TimelyDataflow / differential-dataflow

An implementation of differential dataflow using timely dataflow on Rust.
MIT License
2.55k stars 183 forks source link

Relax requirements of `Diff` #84

Open frankmcsherry opened 6 years ago

frankmcsherry commented 6 years ago

The Diff trait constraints the types "differences" that differential dataflow updates can use. It currently corresponds to an Abelian group, which is something that can be added, has an inverse, and satisfies associativity and commutativity.

This property is great in that operators consuming such differences as inputs can produce such differences as outputs. In general, operators like group need the flexibility to subtract, and we have not great information about the order of accumulation (we could try harder here, but there are some semantic issues iirc).
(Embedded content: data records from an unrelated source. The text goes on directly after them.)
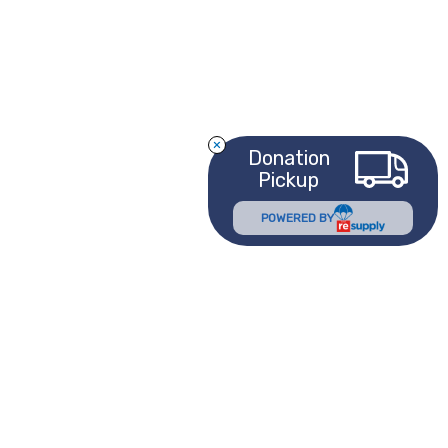
Donation
Pickup
POWERED BY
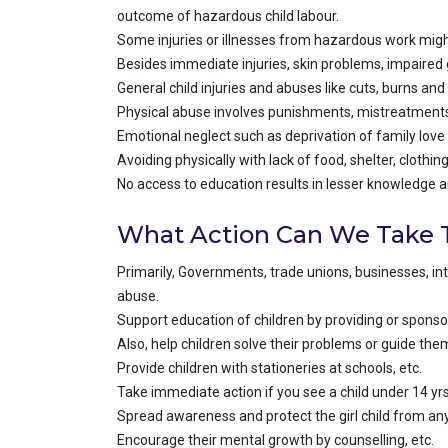
outcome of hazardous child labour.
Some injuries or illnesses from hazardous work might
Besides immediate injuries, skin problems, impaired g
General child injuries and abuses like cuts, burns an
Physical abuse involves punishments, mistreatments 
Emotional neglect such as deprivation of family love 
Avoiding physically with lack of food, shelter, clothi
No access to education results in lesser knowledge 
What Action Can We Take T
Primarily, Governments, trade unions, businesses, in
abuse.
Support education of children by providing or sponsori
Also, help children solve their problems or guide th
Provide children with stationeries at schools, etc.
Take immediate action if you see a child under 14 y
Spread awareness and protect the girl child from any
Encourage their mental growth by counselling, etc.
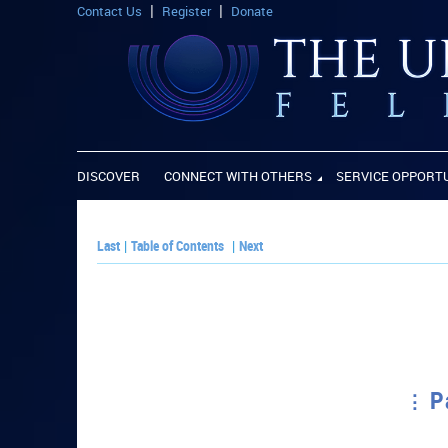
Contact Us
Register
Donate
DISCOVER
CONNECT WITH OTHERS
SERVICE OPPORT
Last
|
Table of Contents
|
Next
P
PLAY PAPER: P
At the same time, some operators do not need to negate records, for example join. As well as operators like map, filter, concat, and such. It would seem such operators could use a less restrictive requirement, in particular they may not require inversion.

Removing the requirement of inversion would allow differential dataflow to express monotonic computations more clearly, in their type: if a record may only be added and never removed, this can be reflected in the type () which simply doesn't have an inverse (nor a zero, perhaps?). If a maximization or minimization can only move in one direction, we need not support full retractions, and combined with the type information the consumer can know that it should never expect such.

Both inputs and outputs can reflect this type information, and we could know that a collection at any point is monotonic or not, and if appropriate specialize the implementation.

It seems that many of the internal accumulation strategies could still apply even without inverses, as the rules of accumulation merge the results without negation (reflecting an opportunity we are ignoring). We may want to understand whether we require a Zero associated value, which is what allows us to discard fully ineffective updates, but for many monotonic quantities you simply can't achieve this anyhow (i.e. no retraction).

frankmcsherry commented 6 years ago

Lightly related to this, we could consider how we want to represent traits like Add, which is currently just Rust's Add trait. However, there are several reasons why this might suck.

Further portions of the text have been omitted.